Note that although this value of g_m is much lower than given on the datasheet, it is far higher than a valve could achieve at the same current. Combining the two values, we obtain μ≈4,500, which is a little higher than we might expect from a pentode. More significantly, a 39 Ω programming resistor in this FET would produce a ≈40 mA CCS having an output resistance of 175 kΩ. To put this into context, a genuine 175 kΩ resistor would drop 7 kV rather than 100 V and dissipate 282 W rather than 4 W.

The previous worked example was given not to suggest that such a process is needed, but to show just how good a CCS can be made with the DN2540N5.

Nevertheless, considerable improvement is possible, and like the simple bipolar transistor, the cascode is the way to go. Remembering how the single BJT CCS evolved into a cascode, we could add a voltage reference and second FET (see Figure 2.61a and b).

Unfortunately, by adding the voltage reference, we lose the very desirable property of the circuit being a two-terminal device. Because the DN2540N5 is a depletion mode device, the voltage reference is not strictly necessary, and we could use one DN2540N5 as the reference resistance for the other (see Figure 2.61c).

However, there are disadvantages because the lower device in the cascode is forced to operate with a very low V_ds, but they can be ameliorated by returning the upper device’s gate stopper not to 0 V but to the source of the lower device (see Figure 2.61d).

This simple circuit is deservedly popular because (being two-terminal) it can be used equally well as an anode load or as the cathode tail resistance in a differential pair. The programming resistance is multiplied by both amplification factors, and even though the lower device’s performance suffers due to the low V_ds, our previous example is likely to improve from ≈175 kΩ to ≈30 MΩ.

However, things are not quite as rosy as they might seem. The high resistance applies at DC, but not at AC because of output capacitance C_OSS [21] (see Figure 2.62).

As can be seen from the graph, C_OSS is alarmingly high at low voltages and it is not until V_ds>15 V that it falls to its asymptotic value of ≈12 pF. Fortunately, we would always operate at V_ds>15 V (preferably 40 V, or more) because a BJT cascode is a better choice at lower voltages. An EF184 pentode CCS could achieve an output capacitance of 3 pF, but once we add typical strays of 3 pF to both circuits, the valve advantage degrades to 6 pF against 15 pF. This somewhat poorer output capacitance is the price we pay for the undoubted convenience of a two-terminal CCS.

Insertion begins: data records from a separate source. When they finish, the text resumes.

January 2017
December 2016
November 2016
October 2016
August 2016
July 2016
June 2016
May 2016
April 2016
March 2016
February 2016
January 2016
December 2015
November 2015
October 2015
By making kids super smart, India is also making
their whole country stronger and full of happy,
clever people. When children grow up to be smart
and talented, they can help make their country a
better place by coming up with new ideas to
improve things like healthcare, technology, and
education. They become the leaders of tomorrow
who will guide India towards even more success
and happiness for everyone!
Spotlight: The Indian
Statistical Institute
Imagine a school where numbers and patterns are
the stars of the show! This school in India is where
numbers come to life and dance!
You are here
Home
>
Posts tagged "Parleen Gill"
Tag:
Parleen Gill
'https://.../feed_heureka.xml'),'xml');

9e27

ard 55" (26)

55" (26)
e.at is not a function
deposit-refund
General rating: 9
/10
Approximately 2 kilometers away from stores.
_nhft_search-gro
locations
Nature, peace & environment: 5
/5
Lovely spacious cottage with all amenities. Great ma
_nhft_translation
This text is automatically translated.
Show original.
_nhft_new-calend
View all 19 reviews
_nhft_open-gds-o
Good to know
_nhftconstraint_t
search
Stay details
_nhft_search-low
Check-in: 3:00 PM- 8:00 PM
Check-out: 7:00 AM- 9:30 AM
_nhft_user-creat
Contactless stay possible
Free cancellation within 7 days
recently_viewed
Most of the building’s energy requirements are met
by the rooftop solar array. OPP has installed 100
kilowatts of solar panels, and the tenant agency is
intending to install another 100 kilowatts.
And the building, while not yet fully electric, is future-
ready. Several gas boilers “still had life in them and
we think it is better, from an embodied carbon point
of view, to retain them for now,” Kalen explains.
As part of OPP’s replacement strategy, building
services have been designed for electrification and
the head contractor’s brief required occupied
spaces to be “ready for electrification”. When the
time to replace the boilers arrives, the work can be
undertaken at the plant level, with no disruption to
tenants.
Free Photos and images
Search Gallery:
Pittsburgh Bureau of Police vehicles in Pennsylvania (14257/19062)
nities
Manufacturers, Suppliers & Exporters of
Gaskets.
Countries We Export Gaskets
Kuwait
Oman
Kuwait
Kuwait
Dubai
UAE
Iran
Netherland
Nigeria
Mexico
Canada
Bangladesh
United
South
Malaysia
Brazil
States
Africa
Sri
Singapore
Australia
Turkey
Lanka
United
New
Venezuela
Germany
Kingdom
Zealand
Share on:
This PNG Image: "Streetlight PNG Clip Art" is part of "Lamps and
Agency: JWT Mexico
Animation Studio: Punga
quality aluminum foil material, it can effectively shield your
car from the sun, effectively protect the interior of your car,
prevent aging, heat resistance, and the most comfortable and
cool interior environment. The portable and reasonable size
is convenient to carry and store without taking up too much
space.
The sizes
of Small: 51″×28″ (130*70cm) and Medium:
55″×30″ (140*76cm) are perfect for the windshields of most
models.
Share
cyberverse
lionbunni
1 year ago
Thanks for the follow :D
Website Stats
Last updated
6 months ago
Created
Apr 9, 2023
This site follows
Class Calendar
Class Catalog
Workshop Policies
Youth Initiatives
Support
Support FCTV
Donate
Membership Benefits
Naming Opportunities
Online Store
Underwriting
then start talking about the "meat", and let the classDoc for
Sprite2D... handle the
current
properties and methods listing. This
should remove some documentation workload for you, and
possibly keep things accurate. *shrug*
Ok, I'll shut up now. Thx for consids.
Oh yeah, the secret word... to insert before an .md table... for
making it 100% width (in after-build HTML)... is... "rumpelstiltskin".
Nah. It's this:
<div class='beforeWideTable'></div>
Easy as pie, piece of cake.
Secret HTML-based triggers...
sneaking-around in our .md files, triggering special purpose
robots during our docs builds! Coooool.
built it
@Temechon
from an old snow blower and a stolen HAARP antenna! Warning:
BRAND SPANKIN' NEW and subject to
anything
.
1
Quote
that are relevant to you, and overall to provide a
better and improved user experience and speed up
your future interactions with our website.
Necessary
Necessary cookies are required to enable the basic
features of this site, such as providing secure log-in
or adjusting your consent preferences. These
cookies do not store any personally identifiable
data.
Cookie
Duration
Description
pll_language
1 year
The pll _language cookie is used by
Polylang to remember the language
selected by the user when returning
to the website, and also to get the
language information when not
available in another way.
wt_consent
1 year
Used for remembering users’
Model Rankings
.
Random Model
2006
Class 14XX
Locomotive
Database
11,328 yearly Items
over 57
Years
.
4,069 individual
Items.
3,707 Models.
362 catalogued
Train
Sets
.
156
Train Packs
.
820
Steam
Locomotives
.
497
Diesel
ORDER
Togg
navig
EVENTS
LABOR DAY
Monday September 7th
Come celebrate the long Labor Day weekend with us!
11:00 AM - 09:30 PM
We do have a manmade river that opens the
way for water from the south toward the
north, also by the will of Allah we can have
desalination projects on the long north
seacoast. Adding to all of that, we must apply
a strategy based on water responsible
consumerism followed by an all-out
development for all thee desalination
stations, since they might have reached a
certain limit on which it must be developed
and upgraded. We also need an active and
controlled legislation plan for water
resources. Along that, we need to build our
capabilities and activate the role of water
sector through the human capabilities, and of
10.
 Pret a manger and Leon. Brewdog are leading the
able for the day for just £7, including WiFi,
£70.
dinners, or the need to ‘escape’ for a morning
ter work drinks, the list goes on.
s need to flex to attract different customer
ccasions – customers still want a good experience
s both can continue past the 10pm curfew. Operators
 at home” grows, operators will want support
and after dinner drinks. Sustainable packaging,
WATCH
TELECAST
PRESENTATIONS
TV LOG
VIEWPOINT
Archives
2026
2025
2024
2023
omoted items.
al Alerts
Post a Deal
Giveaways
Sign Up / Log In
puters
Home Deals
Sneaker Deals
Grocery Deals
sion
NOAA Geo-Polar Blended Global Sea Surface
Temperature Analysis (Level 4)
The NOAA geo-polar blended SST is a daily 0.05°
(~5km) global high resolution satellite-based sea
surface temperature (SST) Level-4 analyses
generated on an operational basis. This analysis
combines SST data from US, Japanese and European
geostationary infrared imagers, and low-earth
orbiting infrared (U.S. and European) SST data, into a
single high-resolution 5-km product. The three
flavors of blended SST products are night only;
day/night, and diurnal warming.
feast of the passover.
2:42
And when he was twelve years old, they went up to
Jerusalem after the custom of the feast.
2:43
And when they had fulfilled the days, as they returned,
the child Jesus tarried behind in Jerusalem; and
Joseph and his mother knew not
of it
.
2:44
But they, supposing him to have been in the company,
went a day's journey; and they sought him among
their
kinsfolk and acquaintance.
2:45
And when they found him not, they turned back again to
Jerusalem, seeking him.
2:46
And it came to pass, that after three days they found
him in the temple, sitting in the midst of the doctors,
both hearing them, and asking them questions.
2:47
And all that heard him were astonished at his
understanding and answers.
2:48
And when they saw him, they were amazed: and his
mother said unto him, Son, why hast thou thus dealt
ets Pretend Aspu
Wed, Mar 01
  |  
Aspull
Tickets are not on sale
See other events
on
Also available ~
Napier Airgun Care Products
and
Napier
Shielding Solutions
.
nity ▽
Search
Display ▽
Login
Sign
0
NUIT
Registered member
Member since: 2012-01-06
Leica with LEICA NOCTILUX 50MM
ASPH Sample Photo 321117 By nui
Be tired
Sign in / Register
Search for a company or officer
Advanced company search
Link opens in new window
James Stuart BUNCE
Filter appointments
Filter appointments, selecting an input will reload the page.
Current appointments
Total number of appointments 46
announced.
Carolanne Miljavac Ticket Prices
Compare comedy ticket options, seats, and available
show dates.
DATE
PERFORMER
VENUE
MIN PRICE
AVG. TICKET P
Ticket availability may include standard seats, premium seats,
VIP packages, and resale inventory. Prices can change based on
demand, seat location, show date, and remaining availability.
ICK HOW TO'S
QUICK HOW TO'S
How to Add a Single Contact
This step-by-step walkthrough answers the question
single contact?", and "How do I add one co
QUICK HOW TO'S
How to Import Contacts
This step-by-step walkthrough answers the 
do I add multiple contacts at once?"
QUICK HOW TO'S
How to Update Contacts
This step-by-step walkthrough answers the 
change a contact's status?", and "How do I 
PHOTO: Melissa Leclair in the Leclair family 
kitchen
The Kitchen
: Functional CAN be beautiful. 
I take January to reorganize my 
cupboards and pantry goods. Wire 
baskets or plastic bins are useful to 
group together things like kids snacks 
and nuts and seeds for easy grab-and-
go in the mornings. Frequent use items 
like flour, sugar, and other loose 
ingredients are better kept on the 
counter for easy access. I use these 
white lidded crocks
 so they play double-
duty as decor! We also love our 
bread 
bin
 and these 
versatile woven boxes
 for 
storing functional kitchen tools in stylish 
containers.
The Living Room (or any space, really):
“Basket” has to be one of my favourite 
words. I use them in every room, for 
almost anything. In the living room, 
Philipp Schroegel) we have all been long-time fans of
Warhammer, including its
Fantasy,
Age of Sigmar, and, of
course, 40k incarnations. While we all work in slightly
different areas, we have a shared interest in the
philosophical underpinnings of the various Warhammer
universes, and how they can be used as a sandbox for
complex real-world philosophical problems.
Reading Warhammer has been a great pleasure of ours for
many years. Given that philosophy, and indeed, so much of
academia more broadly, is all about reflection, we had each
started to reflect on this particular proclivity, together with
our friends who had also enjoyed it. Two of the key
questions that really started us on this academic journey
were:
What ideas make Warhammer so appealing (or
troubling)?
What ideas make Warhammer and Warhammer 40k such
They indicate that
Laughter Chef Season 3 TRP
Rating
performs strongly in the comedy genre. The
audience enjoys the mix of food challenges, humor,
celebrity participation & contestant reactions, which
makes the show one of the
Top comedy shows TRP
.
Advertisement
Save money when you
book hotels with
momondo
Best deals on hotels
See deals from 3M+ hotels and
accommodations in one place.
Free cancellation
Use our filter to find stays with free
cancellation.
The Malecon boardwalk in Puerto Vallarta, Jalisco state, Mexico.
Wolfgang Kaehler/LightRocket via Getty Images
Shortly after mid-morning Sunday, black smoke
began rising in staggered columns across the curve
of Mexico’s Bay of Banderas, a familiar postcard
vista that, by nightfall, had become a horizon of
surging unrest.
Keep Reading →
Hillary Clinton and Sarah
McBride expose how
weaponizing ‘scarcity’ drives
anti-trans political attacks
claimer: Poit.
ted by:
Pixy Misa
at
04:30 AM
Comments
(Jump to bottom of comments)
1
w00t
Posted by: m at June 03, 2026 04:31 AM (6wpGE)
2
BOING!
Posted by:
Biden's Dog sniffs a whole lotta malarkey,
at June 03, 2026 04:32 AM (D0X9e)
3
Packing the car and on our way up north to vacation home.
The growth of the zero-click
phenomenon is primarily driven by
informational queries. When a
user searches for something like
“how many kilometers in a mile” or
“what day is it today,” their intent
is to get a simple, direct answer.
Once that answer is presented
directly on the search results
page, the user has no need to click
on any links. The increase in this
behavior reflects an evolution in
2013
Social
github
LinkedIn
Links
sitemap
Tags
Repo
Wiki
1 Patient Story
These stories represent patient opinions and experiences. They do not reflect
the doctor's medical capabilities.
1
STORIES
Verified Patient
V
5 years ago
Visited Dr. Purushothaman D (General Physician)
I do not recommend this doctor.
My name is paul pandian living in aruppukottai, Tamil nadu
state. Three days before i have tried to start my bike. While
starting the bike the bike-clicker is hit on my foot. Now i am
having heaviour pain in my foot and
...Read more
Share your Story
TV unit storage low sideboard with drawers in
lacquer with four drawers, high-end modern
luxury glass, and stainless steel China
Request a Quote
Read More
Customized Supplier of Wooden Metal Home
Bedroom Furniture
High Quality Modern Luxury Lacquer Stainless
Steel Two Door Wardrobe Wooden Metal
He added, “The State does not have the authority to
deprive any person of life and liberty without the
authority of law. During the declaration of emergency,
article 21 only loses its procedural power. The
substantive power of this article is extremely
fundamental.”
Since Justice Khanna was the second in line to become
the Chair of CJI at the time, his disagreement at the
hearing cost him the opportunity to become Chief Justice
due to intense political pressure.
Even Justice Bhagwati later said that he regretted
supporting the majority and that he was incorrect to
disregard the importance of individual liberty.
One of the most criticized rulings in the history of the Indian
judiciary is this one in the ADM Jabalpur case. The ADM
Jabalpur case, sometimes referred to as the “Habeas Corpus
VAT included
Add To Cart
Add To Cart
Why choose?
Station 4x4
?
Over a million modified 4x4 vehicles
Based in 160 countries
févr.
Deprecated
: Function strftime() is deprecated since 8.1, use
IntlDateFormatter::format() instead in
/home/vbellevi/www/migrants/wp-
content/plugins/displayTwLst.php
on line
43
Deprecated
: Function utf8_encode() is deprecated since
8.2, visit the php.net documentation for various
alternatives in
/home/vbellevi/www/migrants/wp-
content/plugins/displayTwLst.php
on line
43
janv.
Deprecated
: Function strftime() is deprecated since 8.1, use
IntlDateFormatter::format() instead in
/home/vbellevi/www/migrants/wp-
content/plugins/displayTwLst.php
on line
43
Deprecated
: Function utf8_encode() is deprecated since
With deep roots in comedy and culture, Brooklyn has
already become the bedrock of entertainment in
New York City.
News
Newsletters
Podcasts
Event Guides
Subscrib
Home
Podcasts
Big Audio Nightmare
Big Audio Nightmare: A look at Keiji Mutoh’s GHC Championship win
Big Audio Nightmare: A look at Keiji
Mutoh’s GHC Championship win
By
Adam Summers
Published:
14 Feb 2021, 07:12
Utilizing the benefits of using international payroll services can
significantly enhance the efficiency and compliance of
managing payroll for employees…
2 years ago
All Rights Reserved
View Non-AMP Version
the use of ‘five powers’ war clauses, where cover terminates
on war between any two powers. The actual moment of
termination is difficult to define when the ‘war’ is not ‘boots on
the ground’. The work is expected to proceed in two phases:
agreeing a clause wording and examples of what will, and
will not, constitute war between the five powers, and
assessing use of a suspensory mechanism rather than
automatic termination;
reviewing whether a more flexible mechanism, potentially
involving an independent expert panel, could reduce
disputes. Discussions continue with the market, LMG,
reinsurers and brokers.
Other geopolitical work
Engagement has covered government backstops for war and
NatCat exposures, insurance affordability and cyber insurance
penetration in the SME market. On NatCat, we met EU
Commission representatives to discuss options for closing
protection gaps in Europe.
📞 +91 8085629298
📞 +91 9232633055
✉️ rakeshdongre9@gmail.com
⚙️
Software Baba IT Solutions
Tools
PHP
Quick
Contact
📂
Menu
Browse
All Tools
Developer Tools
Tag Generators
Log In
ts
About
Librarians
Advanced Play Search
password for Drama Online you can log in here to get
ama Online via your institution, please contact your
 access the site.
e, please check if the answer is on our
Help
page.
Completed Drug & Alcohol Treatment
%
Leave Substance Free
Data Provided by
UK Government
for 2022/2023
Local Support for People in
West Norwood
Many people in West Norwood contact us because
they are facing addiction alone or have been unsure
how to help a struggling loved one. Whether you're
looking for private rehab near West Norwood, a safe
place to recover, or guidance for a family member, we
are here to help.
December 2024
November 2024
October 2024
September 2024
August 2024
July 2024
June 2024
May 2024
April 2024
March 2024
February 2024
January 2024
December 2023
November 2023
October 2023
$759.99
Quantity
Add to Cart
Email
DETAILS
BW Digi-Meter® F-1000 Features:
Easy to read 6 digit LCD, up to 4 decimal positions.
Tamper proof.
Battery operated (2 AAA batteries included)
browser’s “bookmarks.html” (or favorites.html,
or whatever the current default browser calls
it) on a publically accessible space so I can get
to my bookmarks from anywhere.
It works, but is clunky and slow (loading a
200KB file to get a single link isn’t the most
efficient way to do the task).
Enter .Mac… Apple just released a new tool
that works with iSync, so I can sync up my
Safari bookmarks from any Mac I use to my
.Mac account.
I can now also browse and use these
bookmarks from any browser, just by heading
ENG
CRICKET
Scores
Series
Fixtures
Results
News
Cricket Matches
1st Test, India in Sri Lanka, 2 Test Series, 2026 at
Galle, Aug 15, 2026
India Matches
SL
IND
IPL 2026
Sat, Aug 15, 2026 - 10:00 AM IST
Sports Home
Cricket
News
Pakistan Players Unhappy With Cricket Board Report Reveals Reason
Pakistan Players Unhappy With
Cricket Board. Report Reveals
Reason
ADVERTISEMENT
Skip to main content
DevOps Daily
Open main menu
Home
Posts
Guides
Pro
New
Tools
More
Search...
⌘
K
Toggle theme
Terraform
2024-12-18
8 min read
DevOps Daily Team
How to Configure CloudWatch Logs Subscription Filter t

The device has a maximum continuous current rating of 500 mA, so it should come as no surprise to learn that performance degrades at low currents. If you need a current <10 mA, then you owe it to yourself to see if there’s an alternative solution because the device is much better >10 mA, and at 25 mA it really comes alive (r_out of a cascode CCS at 25 mA was four times that at 10 mA, all other factors kept constant).